So following on from last week and ending off with being gentle with yourself, this week’s theme really followed that. It was a week of giving myself a break, being kinder and more gentle with myself.
I came across the following in a magazine that I was reading this week after completing one of those ‘which one are you’ quizzes. Yes, I know I am that girl, they make those just for me!
After having completed all the questions this was part of the answer I got –
Your problem is perfectionism. Trying to bridge the gap between being good and perfect requires enormous effort on your part and is very stressful. By all means maintain your desire to do well, but re-frame this as an ideal not a rigid requirement for life. Accept your imperfections with a smile.

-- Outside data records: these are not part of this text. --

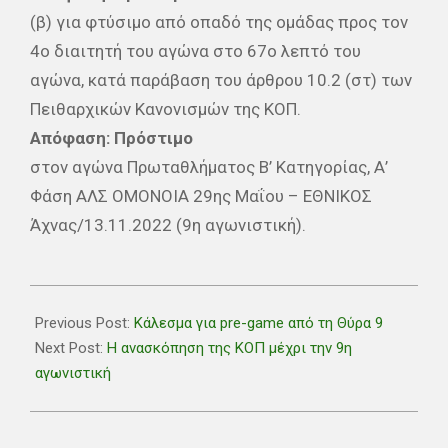
(β) για φτύσιμο από οπαδό της ομάδας προς τον
4ο διαιτητή του αγώνα στο 67ο λεπτό του
αγώνα, κατά παράβαση του άρθρου 10.2 (στ) των
Πειθαρχικών Κανονισμών της ΚΟΠ.
Απόφαση: Πρόστιμο
στον αγώνα Πρωταθλήματος Β’ Κατηγορίας, Α’
Φάση ΑΛΣ ΟΜΟΝΟΙΑ 29ης Μαΐου – ΕΘΝΙΚΟΣ
Άχνας/13.11.2022 (9η αγωνιστική).
2022-
11-
Previous Post:
Κάλεσμα για pre-game από τη Θύρα 9
23
Next Post:
Η ανασκόπηση της ΚΟΠ μέχρι την 9η
αγωνιστική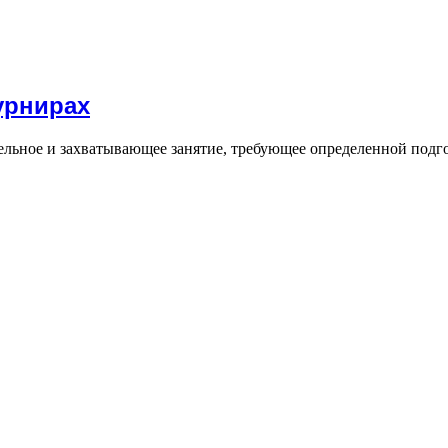
урнирах
ельное и захватывающее занятие, требующее определенной подго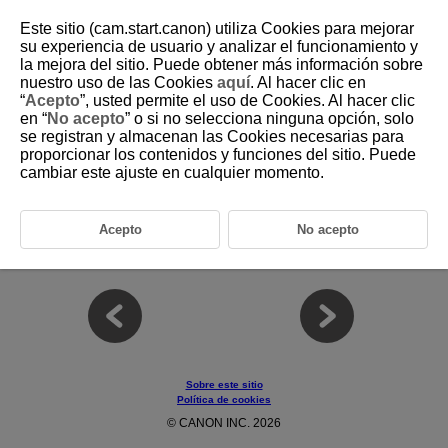
Este sitio (cam.start.canon) utiliza Cookies para mejorar
su experiencia de usuario y analizar el funcionamiento y
la mejora del sitio. Puede obtener más información sobre
nuestro uso de las Cookies
aquí
. Al hacer clic en
D403-018
“
Acepto
”, usted permite el uso de Cookies. Al hacer clic
en “
No acepto
” o si no selecciona ninguna opción, solo
Marcas comerciales y licencias
se registran y almacenan las Cookies necesarias para
proporcionar los contenidos y funciones del sitio. Puede
cambiar este ajuste en cualquier momento.
®
La marca denominativa Bluetooth
y sus logotipos son registradas
propiedad de Bluetooth SIG, Inc. y todo uso que Canon Inc. haga de
dichas marcas está sujeto a una licencia. Otras marcas comerciales
y nombres comerciales pertenecen a sus respectivos propietarios.
Acepto
No acepto
Todas las demás marcas comerciales son propiedad de sus
respectivos dueños.
Sobre este sitio
Política de cookies
© CANON INC. 2026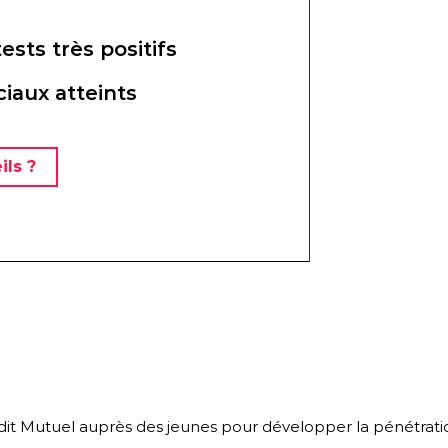
ests très positifs
iaux atteints
ils ?
édit Mutuel auprès des jeunes pour développer la pénétrat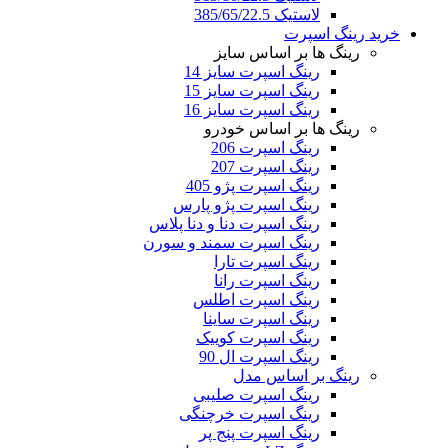
لاستیک 385/65/22.5
خرید رینگ اسپرت
رینگ ها بر اساس سایز
رینگ اسپرت سایز 14
رینگ اسپرت سایز 15
رینگ اسپرت سایز 16
رینگ ها بر اساس خودرو
رینگ اسپرت 206
رینگ اسپرت 207
رینگ اسپرت پژو 405
رینگ اسپرت پژو پارس
رینگ اسپرت دنا و دنا پلاس
رینگ اسپرت سمند و سورن
رینگ اسپرت تارا
رینگ اسپرت رانا
رینگ اسپرت اطلس
رینگ اسپرت ساینا
رینگ اسپرت کوییک
رینگ اسپرت ال 90
رینگ بر اساس مدل
رینگ اسپرت صلیبی
رینگ اسپرت خرچنگی
رینگ اسپرت پنج پر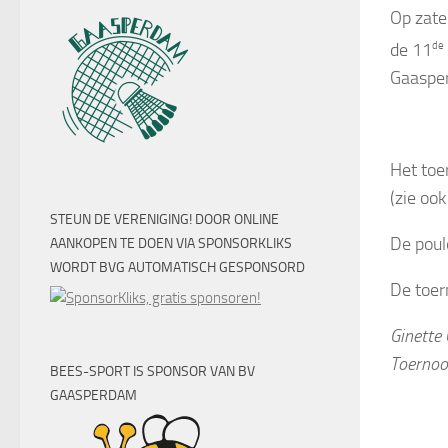
Op zate
de 11
de
Gaaspe
Het toe
(zie oo
STEUN DE VERENIGING! DOOR ONLINE
De poul
AANKOPEN TE DOEN VIA SPONSORKLIKS
WORDT BVG AUTOMATISCH GESPONSORD
De toer
Ginette
Toernooi
BEES-SPORT IS SPONSOR VAN BV
GAASPERDAM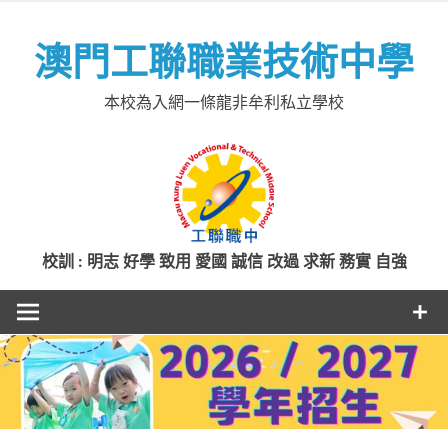
Skip
to
澳門工聯職業技術中學
content
本校為入網一條龍非牟利私立學校
校訓 : 明志 好學 致用 愛國 誠信 改過 求新 務實 自強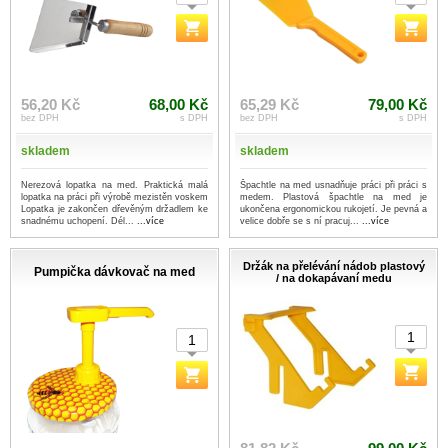
56,20 Kč
68,00 Kč
65,29 Kč
79,00 Kč
bez DPH
s DPH
bez DPH
s DPH
skladem
skladem
Nerezová lopatka na med. Praktická malá
Špachtle na med usnadňuje práci při práci s
lopatka na práci při výrobě mezistěn voskem
medem. Plastová špachtle na med je
Lopatka je zakončen dřevěným držadlem ke
ukončena ergonomickou rukojetí. Je pevná a
snadnému uchopení. Dél...
...více
velice dobře se s ní pracuj...
...více
Držák na přelévání nádob plastový
Pumpička dávkovač na med
/ na dokapávaní medu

So here I am still beating myself up and considering that I am on a mission to stop being so hard on myself, obviously sub-consciously this is STILL happening. But where do I start, what do I actually do to change this obvious pattern of behaviour that I am embracing every day. Well, I have to start somewhere, so I made a big effort this week to every-time the negative self talk started or the judgement started to stop myself and give me a little pep talk. Something else I read earlier this week was about how you need to be gentle, and remind yourself how human you are and how you are allowed to ‘mess up’ or do things to less than perfect standards. And wowzers (as Inspector Gadget would say) – am I tough on me, the amount of times I had to stop and say it is ok, now worries has been rather frightening. But then it really felt like it has started working, it was quite remarkable like a gentle calm that has fallen over me, no more judgements about things not working exactly as I want them to work, more acceptance and in turn A LOT LESS time spent in my head thinking and thinking and thinking about how, where, what etc etc etc. I seriously feel like a new calmer version of me and things feel a lot easier and less complicated.
It really feels like I am on a path to a more serene me and a more accepting me. This then also reflects in my feelings and behaviour towards others and I see how I am more gentle towards them in turn. Where before I would be harshly judging I now feel like there is a deeper level of empathy surfacing within me.
Well, this is obviously working for me and I am going to a make sure that I get all three parts of my perfect inner triangle to work together – mind, heart and will. I feel like I have buy in for all three, my thoughts are there, my heart wants the change and my actions will drive this.